THE ASAHI SHIMBUN
April 2, 2025 at 18:00 JST
Tokyo and Washington went to great pains in 1996 to conceal the existence of a CIA office in Tokyo, saying that the news could hurt Japan-U.S. relations, according to newly declassified U.S. documents.
The revelation was contained in the 80,000 pages of documents previously withheld from the public following the 1963 assassination of U.S. President John F. Kennedy.
The document, which is dated March 1996, is titled “Official Acknowledgement of Tokyo Station.”
It is related to the CIA, which has conducted intelligence operations around the world, and disclosed its activities in Japan.
It records an internal exchange among U.S. authorities regarding whether to release documents that would publicly disclose the existence of CIA’s “Tokyo Station” in Japan in the course of the release of information surrounding the assassination.
According to the document, then Ambassador to Japan Walter Mondale and others communicated to the United States that they “strongly oppose release to the public of any reference to the existence of a CIA station in Japan.”
It continued, “Such action could have adverse consequences for U.S.-Japan relations at a time when a number of difficult security and economic issues remain unsolved.”
The document points out that “the Japanese government does not publicly admit that it collects intelligence, and as a corollary, does not admit to having liaison relationships with U.S. intelligence agencies.”
Therefore, “Any official confirmation that contradicted earlier Japanese government denials of CIA presence in Japan would be used as a club by the left to attack LDP support for the U.S.-Japan mutual security treaty and the presence of U.S. forces in Japan,” it states.
“With a state visit by the U.S, president fast approaching and delicate negotiations over U.S. bases in Okinawa likely to continue into 1997, this would be a particularly bad time to open the door to additional questions about U.S. activities and intentions in Japan,” the document adds.
In 1994, the New York Times reported that the CIA had given money to the ruling Liberal Democratic Party in the 1950s and 1960s, which became a major controversy at the time.
The document touches on the issue: “Acknowledgement of CIA presence would also revive old controversies that have largely receded from the headlines. In 1995, the press made a major issue of CIA funding for the LDP in its formative years.”
Any credence given to this story would be a serious political liability to the LDP, the document states.
Therefore, then Foreign Minister and LDP president Yohei Kono “personally asked Ambassador Mondale that the U.S. government not release documents on this subject,” it states.
The document states that Kono explained to Mondale that “the LDP can deal with rumors and even unconfirmed leaks, but official confirmation of CIA activity in Japan would be an entirely different affair, threatening to damage both the conservative political leadership as well as the U.S.-Japan security relationship.”
The document adds that Kono “explicitly impressed on the Ambassador Mondale the need for the U.S. government to hold the line against disclosure.”

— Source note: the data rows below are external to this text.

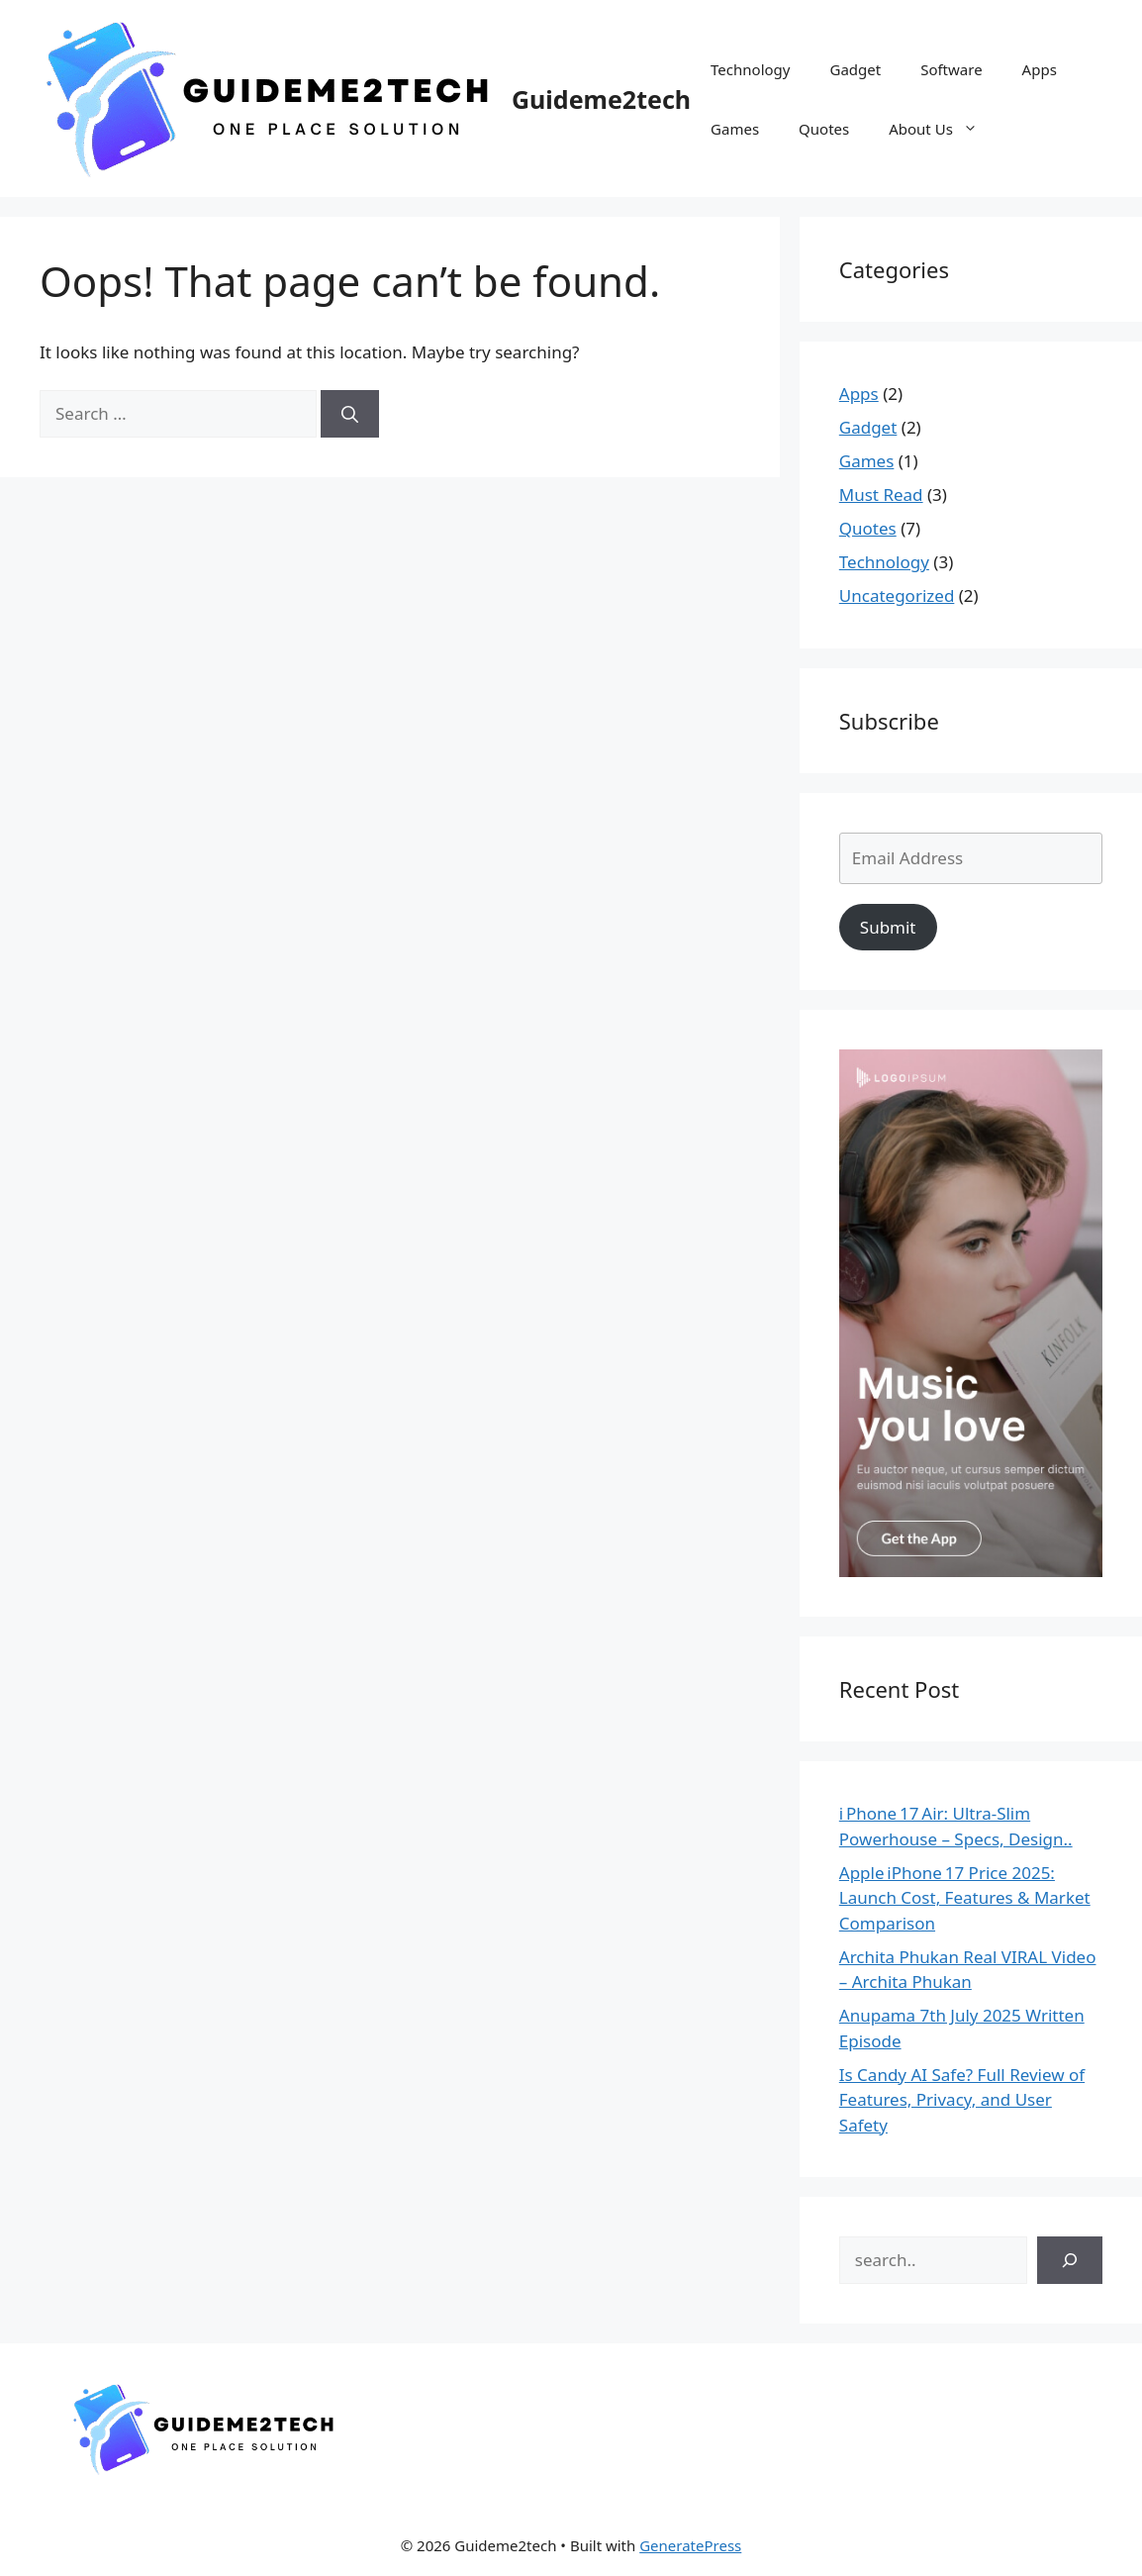  I want to click on About Us, so click(943, 128).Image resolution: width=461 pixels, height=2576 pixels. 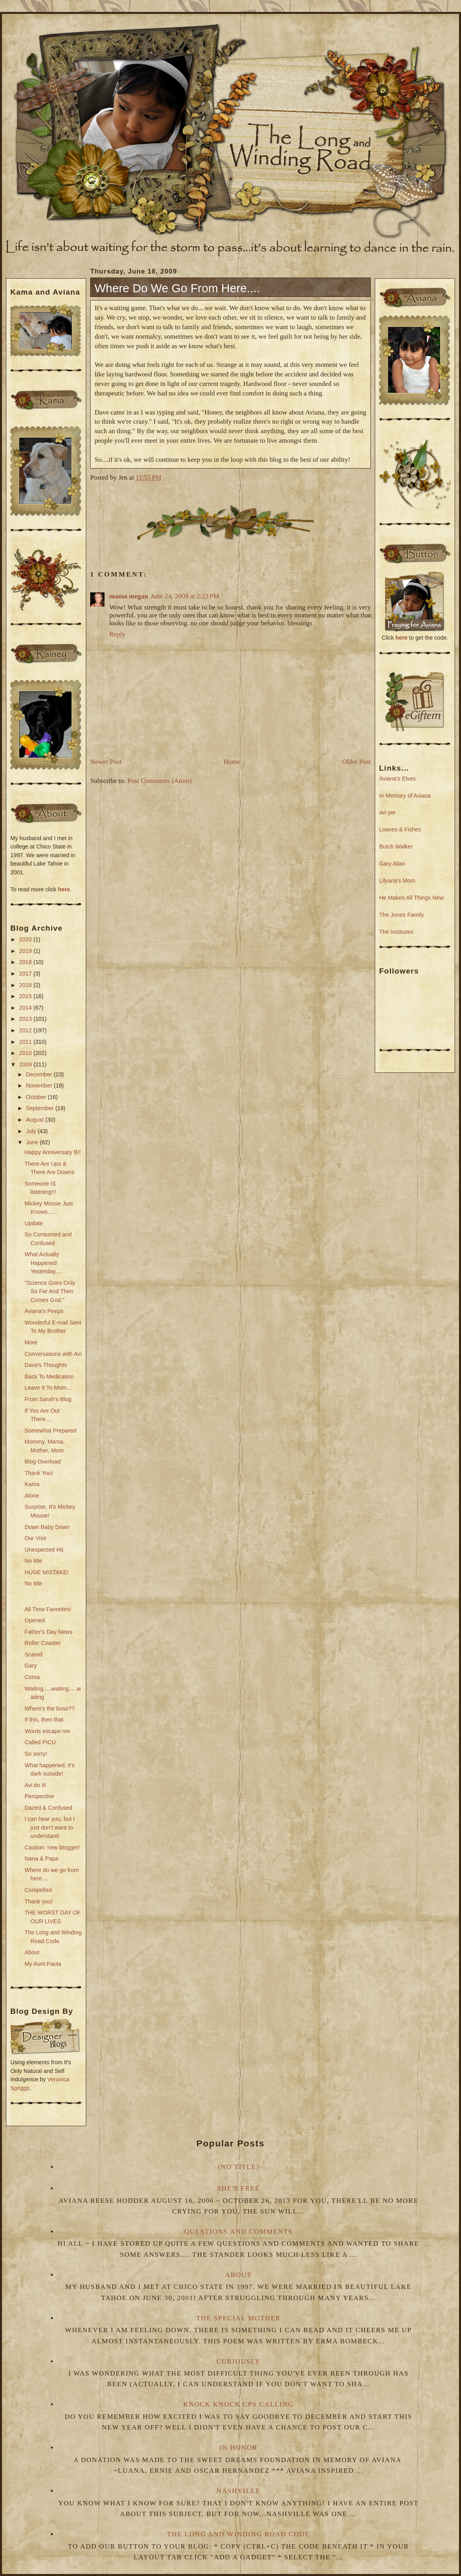 What do you see at coordinates (32, 1677) in the screenshot?
I see `Coma` at bounding box center [32, 1677].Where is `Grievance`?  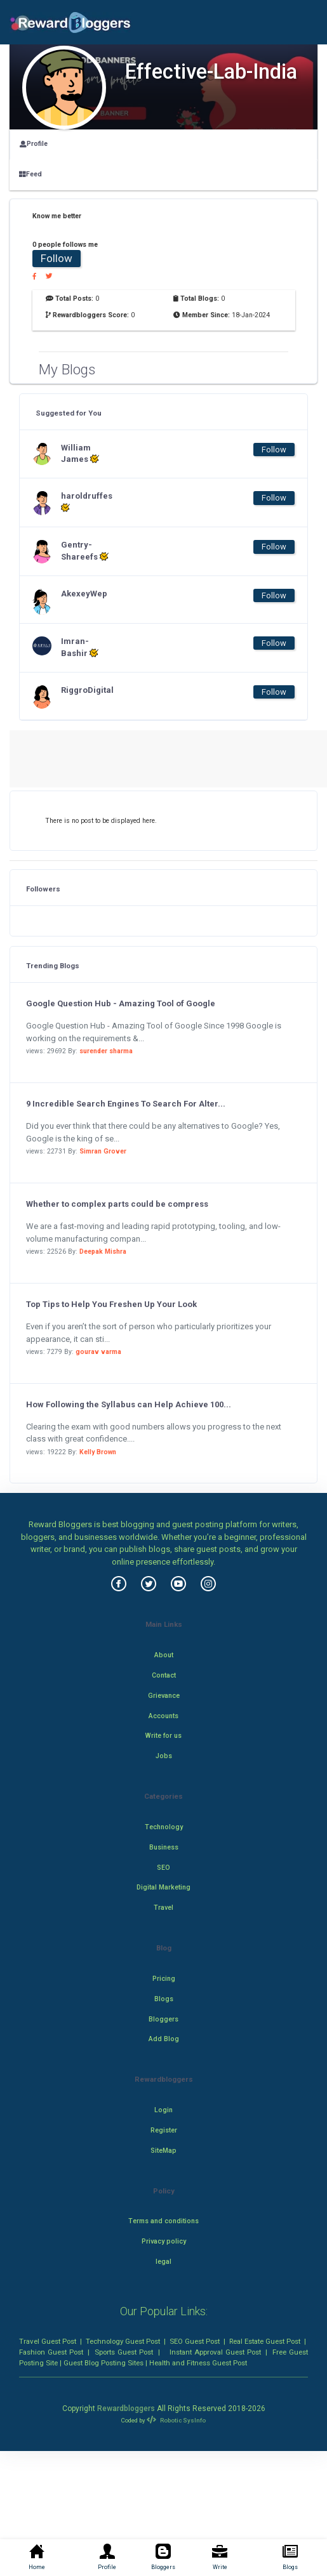 Grievance is located at coordinates (164, 1696). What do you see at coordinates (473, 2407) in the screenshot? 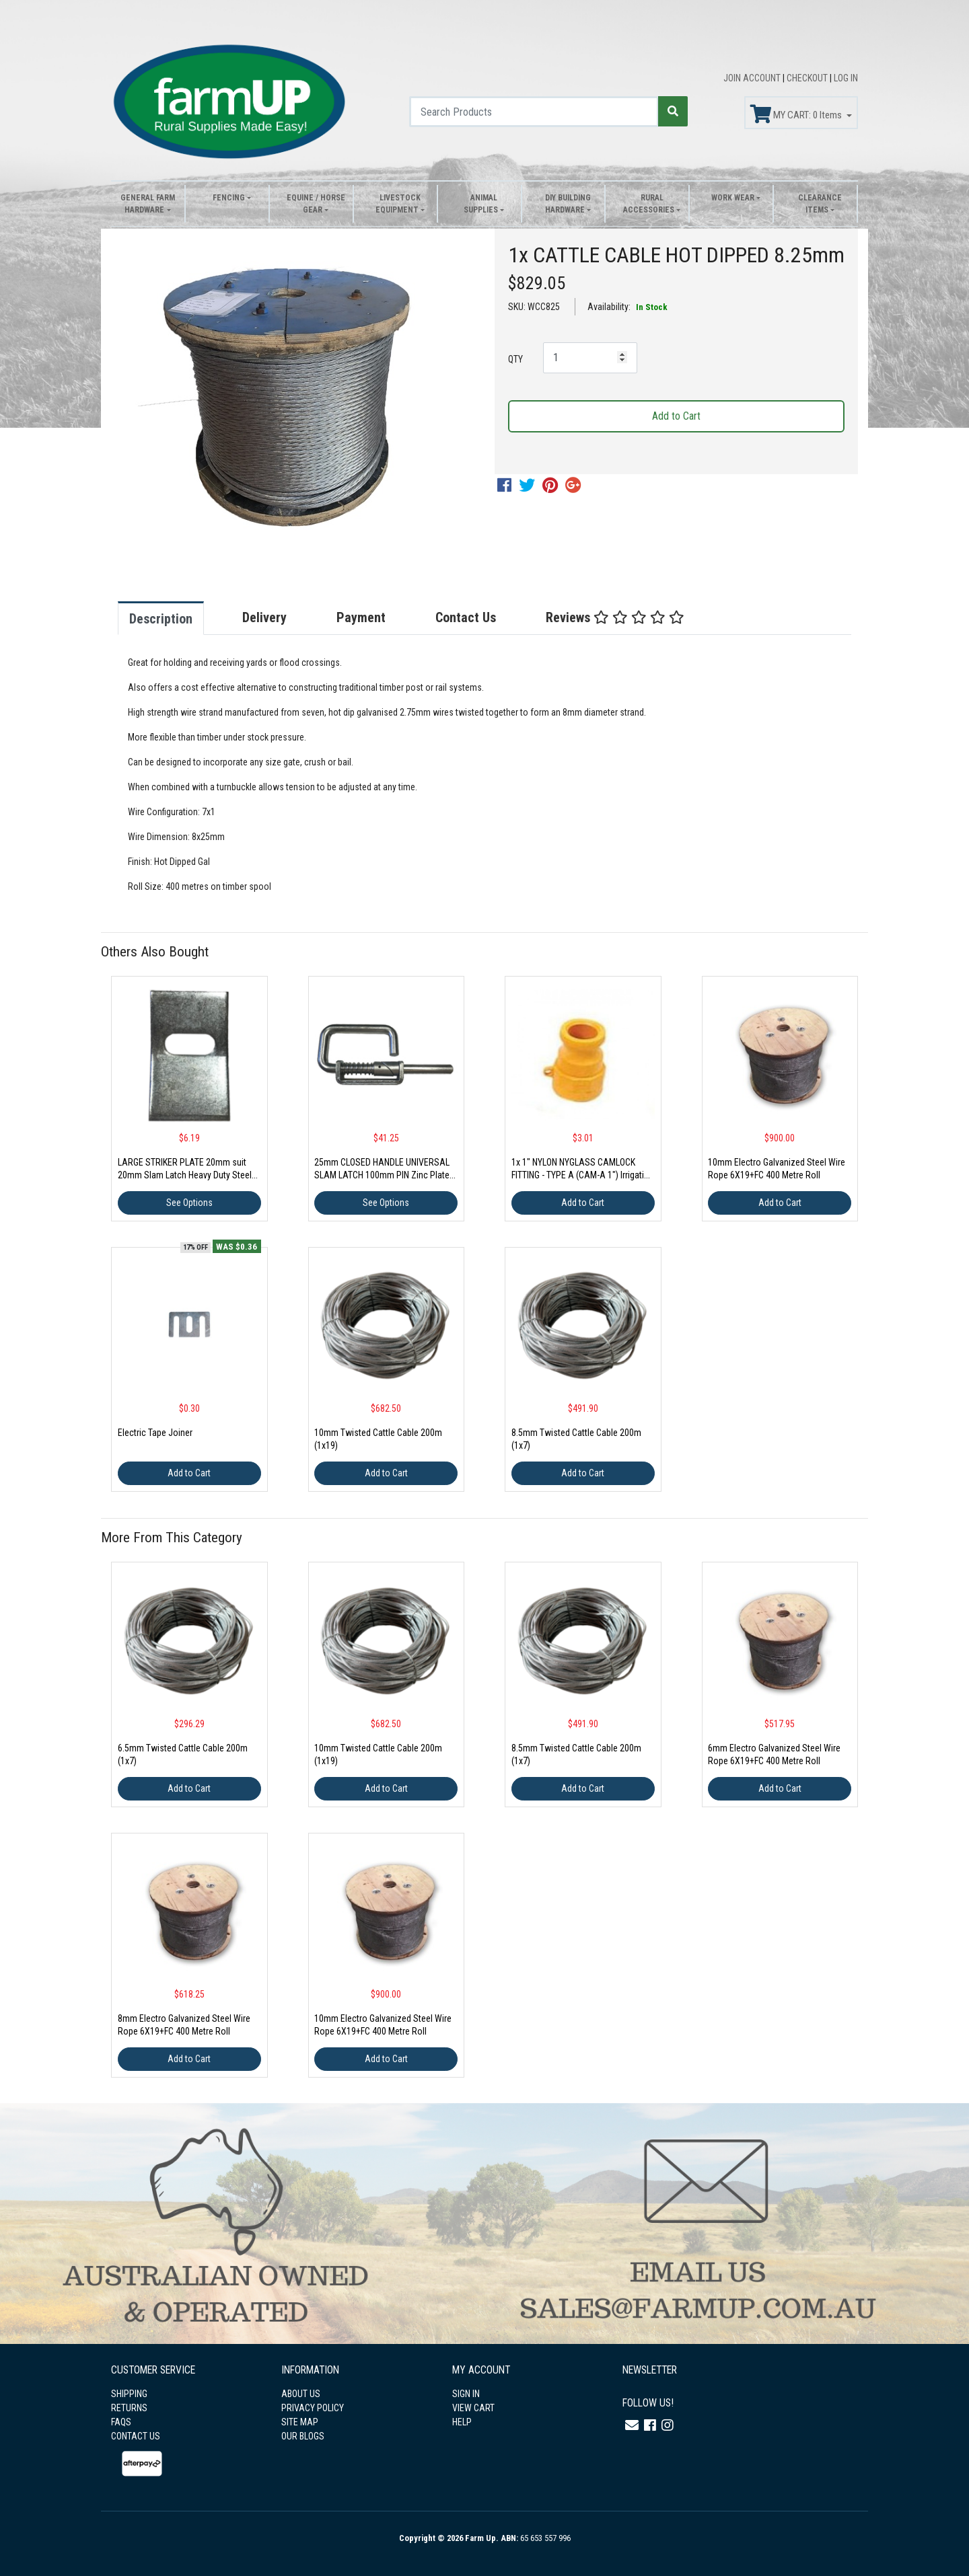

The document was, in fact, released in 2017 at the latest, but previously the words, “Japan,” “Tokyo,” and “LDP” were whited out.
Now, for the first time, these words are all clearly visible.
In 1995, Kono stated at an Upper House Budget Committee meeting, “We have no knowledge of whether or not the CIA exists in Japan, and whether or not the CIA is operating in an organized manner.”
But according to the document, Kono was asking the United States not to officially acknowledge CIA activities in Japan at the time.
Kono’s office on March 31 said that the 88-year-old former speaker of the Lower House, who retired from politics in 2009, “could not be interviewed (on the matter) because it was from 30 years ago and his memory is not certain.”
The CIA is believed to have been active in various locations, including Japan, against the backdrop of the U.S.-Soviet conflict during the Cold War and other factors.
Documents from the 1960s reveal that the CIA at that time had deployed about 3,700 personnel outside the United States, and that 47 percent of the political section staff working in U.S. embassies in various countries were intelligence personnel.
In addition to European cities such as Brussels, Helsinki, Luxembourg, Oslo, Madrid, Stockholm and Geneva, there were documents from the 1990s indicating that the CIA had stations in countries such as India, Tunisia and Morocco.
The CIA had requested that such information be withheld from the public, taking into consideration the circumstances of these governments and their relations with neighboring countries.
Ken Kotani, a professor at Nihon University who specializes in intelligence and international relations, said that the CIA’s presence in Tokyo had been known from official documents and various historical studies.
The historical value of this document is that “it reveals that even in the 1990s, both the U.S. and Japan were trying to conceal its existence,” he said.
In 1995, there were reports that Japanese communications were tapped into by the CIA during automobile negotiations between Japan and the United States.
Kotani believes that at the time the document was produced, the United States was afraid of further deterioration in relations between the two countries.
“If information gathering in the other country were to come to light, it would ruin their friendly relationship,” he said.
Kennedy was assassinated on Nov. 22, 1963, in Dallas, Texas.
Therefore, many of the files disclosed at this time by order of U.S. President Donald Trump contain materials from around that time.
Included in the trove are also relatively recent official documents created in the process of declassification, which began in stages in 1992.